#### [WHAT NEEDS TO BE DONE]
Reproduce the entries below exactly, but leave the pictures out.

*** INPUT MATERIAL ***

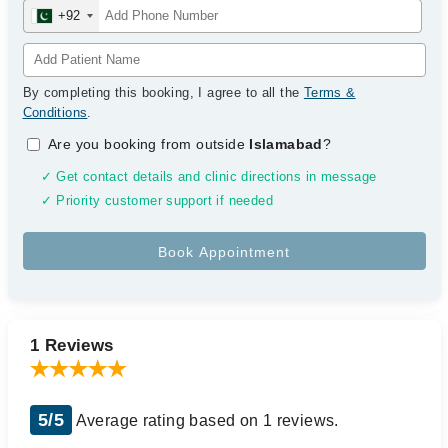
+92
By completing this booking, I agree to all the
Terms &
Conditions
.
Are you booking from outside
Islamabad
?
✓ Get contact details and clinic directions in message
✓ Priority customer support if needed
1 Reviews
5/5
Average rating based on 1 reviews.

*** End of INPUT MATERIAL ***

#### [REPLY]
+92
By completing this booking, I agree to all the
Terms &
Conditions
.
Are you booking from outside
Islamabad
?
✓ Get contact details and clinic directions in message
✓ Priority customer support if needed
1 Reviews
5/5
Average rating based on 1 reviews.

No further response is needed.